I've been dealing with very slow upload speeds from my application to S3. I have a rails application running in a single docker environment on Elastic Beanstalk and a specific bucket that stores files created by the user. Both are in the same region and availability zone. The files that are being uploaded are very small (< 1kb) text files that are taking 40 seconds on average to upload. This seems ludicrous to me considering I am not even transferring outside of the datacenter. Reading the files are near instant as is moving and deleting the files. Further more, 40 seconds seems to be the base amount of transfer time. I've tested this by uploading a 10 byte document and a 29kb document which both took the same amount of time.

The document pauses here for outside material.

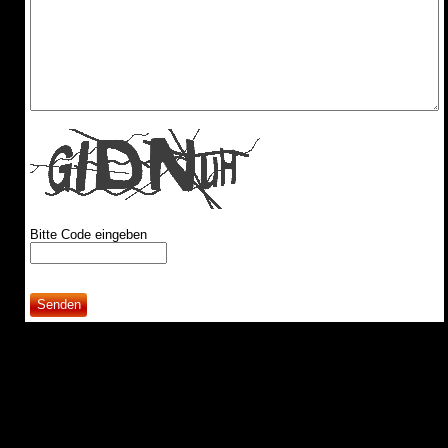
Bitte Code eingeben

I'm using the ruby aws-sdk to perform the upload that looks like this:

file = Tempfile.new(file_name)
file.write(@content)
key = "resources/#{file_name}"
s3 = Aws::S3::Resource.new(region: ENV["AWS_REGION"])
obj = s3.bucket(bucket_name).object(key)

logger.info "** Uploading file #{file_name} to S3"
logger.info " - File size is #{file.size} bytes"
start_time = Time.now.to_i
obj.upload_file(file)
end_time = Time.now.to_i
seconds = end_time - start_time
elapse = Time.at(seconds).utc.strftime("%H:%M:%S")
logger.info "** File upload took #{elapse} to complete"

and I'm seeing output like this:

** Uploading file untitled-NUB3eAURYspbpdaBqu.md to S3
  - File size is 23 bytes
** File upload took 00:00:41 to complete

I've exhausted my research ability on this issue after reading hundreds of other posts on SO, the aws forum and others. Any insight into how I can improve this would be greatly appreciated.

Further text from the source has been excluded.